Be proactive and don’t make assumptions
By that, we mean asking questions and paying attention to the received details. For instance, rather than assuming you should arrive at 9 AM in casual clothing, ask when you should show up and what’s the dress code. Remember, it still stands even when you log in from home. And if you want a piece of mind, be sure to make it to the office 15 minutes ahead of time, just so that you’re not late on your first day.
Many companies will have a tried and tested onboarding process for you, but in case they don’t — it’s in your best interest to ask about all the unknown aspects of your new job and those that leave room for interpretation. Better to enquire than assume and regret it later.
Listen to people and be observant
It should go without saying that it’d be good if you took the time to introduce yourself to your new coworkers — don’t rely on your manager to do it for you. Keep the intro short and positive. If your team isn’t big, you should have the time to say a few words about yourself, and while it’s best to stick to your professional background, don’t feel you cannot crack a joke or mention your child or a pet, to help the team relate to you more easily. And, although you may be tense, it will go a long way if you can pay attention to what the team says in reply to you introducing yourself. At the very least, try to remember your new colleagues’ names.

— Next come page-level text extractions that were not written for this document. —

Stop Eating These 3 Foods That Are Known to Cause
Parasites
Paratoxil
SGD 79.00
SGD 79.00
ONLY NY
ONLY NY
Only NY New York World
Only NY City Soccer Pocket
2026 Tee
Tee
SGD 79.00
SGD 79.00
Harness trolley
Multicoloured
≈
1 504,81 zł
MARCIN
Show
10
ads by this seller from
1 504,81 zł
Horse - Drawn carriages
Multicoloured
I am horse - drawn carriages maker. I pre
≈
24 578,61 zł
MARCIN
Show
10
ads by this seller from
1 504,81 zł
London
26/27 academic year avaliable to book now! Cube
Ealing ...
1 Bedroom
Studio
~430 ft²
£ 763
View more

Once you move on to discuss work and daily tasks, be on the lookout for information about the team’s goals and objectives. Don’t be afraid to take notes (on people’s names, too) and map out checklists or reminders. As you get busy with your start-up tasks — it’ll pay to use your fresh eye to spot any improvement opportunities. We’d advise against taking the “let me fix this process for you, now that I’m here” approach — it’d constitute the opposite of making good first impression. Nevertheless, take the opportunity as a newcomer to spot potential wasteful activities or inconsistencies in the team’s process. Note them down for later — if your company cares for efficiency, there will come a time when you’ll be asked for your thoughts and suggestions. That’ll be your time to shine.
Test your soft skills
If you’re a people person, able to communicate anything to anyone with ease and humanity, feel free to skip this point of advice. But if you’re in the other 89% of the population who can sometimes struggle with efficient communication, leadership, or decision-making, do a dry run before entering your new offices. Think of the most likely questions you’ll be asked and prepare your answers. Emphasize your phrasing — be clear, non-aggressive, yet decisive. If you find that doing this is a big problem, consider — in the long term — taking a workshop to help you speak and define your thoughts more clearly.

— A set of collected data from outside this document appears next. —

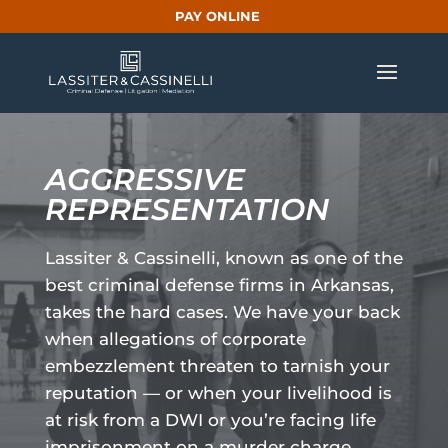
PAY ONLINE
AGGRESSIVE
REPRESENTATION
Lassiter & Cassinelli, known as one of the
best criminal defense firms in Arkansas,
takes the hard cases. We have your back
when allegations of corporate
embezzlement threaten to tarnish your
reputation — or when your livelihood is
at risk from a DWI or you’re facing life
imprisonment on a murder charge.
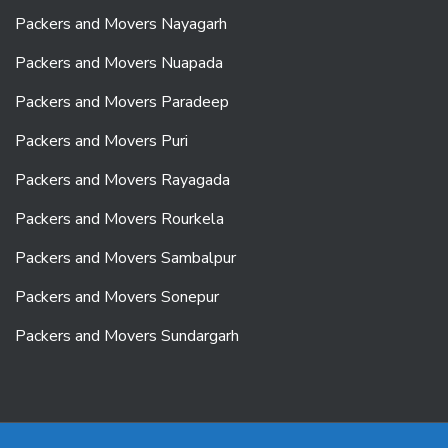
Packers and Movers Nayagarh
Packers and Movers Nuapada
Packers and Movers Paradeep
Packers and Movers Puri
Packers and Movers Rayagada
Packers and Movers Rourkela
Packers and Movers Sambalpur
Packers and Movers Sonepur
Packers and Movers Sundargarh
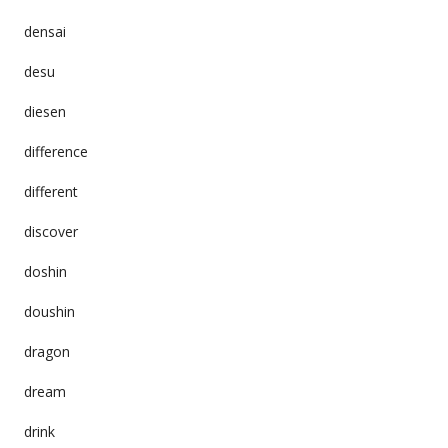
densai
desu
diesen
difference
different
discover
doshin
doushin
dragon
dream
drink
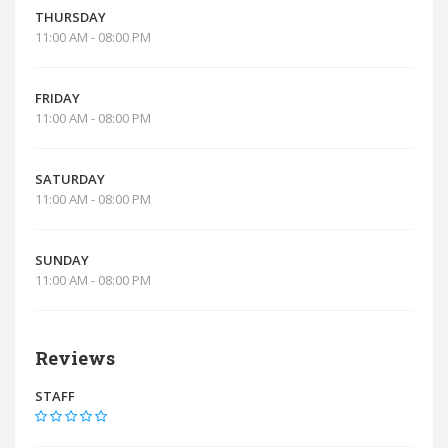
THURSDAY
11:00 AM - 08:00 PM
FRIDAY
11:00 AM - 08:00 PM
SATURDAY
11:00 AM - 08:00 PM
SUNDAY
11:00 AM - 08:00 PM
Reviews
STAFF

On the other hand, knowing that you’ll be spending several hours with people you don’t yet know, make sure to have a few readily-available ice-breakers at the back of your head — ask people about their hobbies, free time, recent tv shows, etc.
Find one area of improvement
After a few weeks on the job, you should be able to identify one aspect of your new job that is a challenge. While it can be tempting to marry the challenge with the stress of a new position and lean towards calling it quits, it may be worthwhile to go in the opposite direction. Focus on overcoming the challenge as your goal and a possible achievement to unlock as part of your professional growth. It can be your communication skills, a specific missing technical skill, or other previously unreachable targets. Proving that you can learn, and learn fast, should not go unnoticed by your team and manager, and in either case, will be of most benefit to you.
Have patience and get organized
Starting a new job is a significant change — you will need time to adjust and feel comfortable. Don’t be too hard on yourself if you’re not immediately up to speed or if you make mistakes along the way — who doesn’t?! Remember that everyone was new at some point and that adapting has to take time.
Lastly, changing employers often means a lot of paperwork and administrative tasks, such as filling out forms, setting up your PC and phone, getting to know the new environment, etc. List what you need to do and prioritize based on urgency and importance. What could help with both the technical items, as well as with getting head-ready for your first day, is a personal to-do board in Kanban Tool. Split it into swimlanes for your key actions, admin work, soft skills, improvement, and personal notes, and plan your entry in a clear and structured way.
Starting a new job can be overwhelming enough to make your head spin. Make it easier for yourself by organizing yourself visually to gain a piece of mind and assurance that: yes, you are now ready! Best of luck!